You are viewing a plain text version of this content. The canonical link for it is here.
Posted to commits@flink.apache.org by lz...@apache.org on 2020/08/13 04:09:55 UTC

[flink] branch release-1.11 updated: [FLINK-18659][hive][orc] Fix streaming write for Hive 1.x Orc table

This is an automated email from the ASF dual-hosted git repository.

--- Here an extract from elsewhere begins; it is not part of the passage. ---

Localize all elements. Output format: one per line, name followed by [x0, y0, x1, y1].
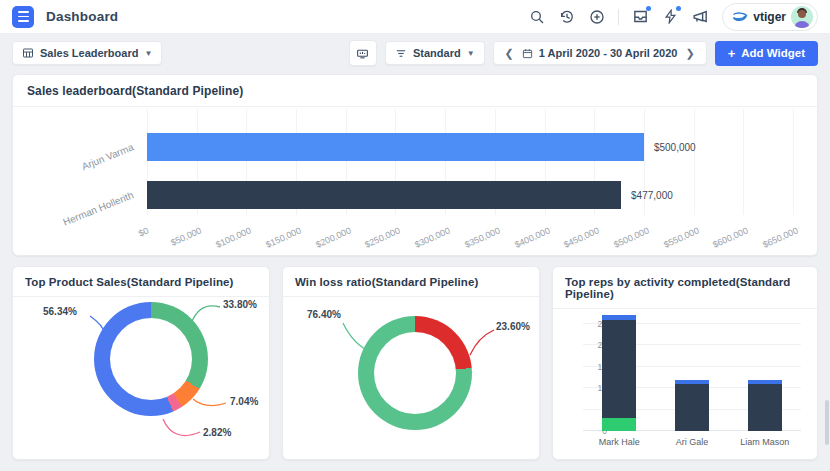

lzljs3620320 pushed a commit to branch release-1.11
in repository https://gitbox.apache.org/repos/asf/flink.git


The following commit(s) were added to refs/heads/release-1.11 by this push:
     new b728f22  [FLINK-18659][hive][orc] Fix streaming write for Hive 1.x Orc table
b728f22 is described below

commit b728f22e9f95a0ea8952aa234150718d796e72ef
Author: Rui Li <li...@apache.org>
AuthorDate: Thu Aug 13 12:09:15 2020 +0800

    [FLINK-18659][hive][orc] Fix streaming write for Hive 1.x Orc table
    
    This closes #13130
---
 flink-connectors/flink-connector-hive/pom.xml      |  2 ++
 .../hive/write/HiveBulkWriterFactory.java          |  3 ++-
 .../flink/connectors/hive/HiveTableSinkITCase.java | 30 ++++++++++++++++------
 3 files changed, 26 insertions(+), 9 deletions(-)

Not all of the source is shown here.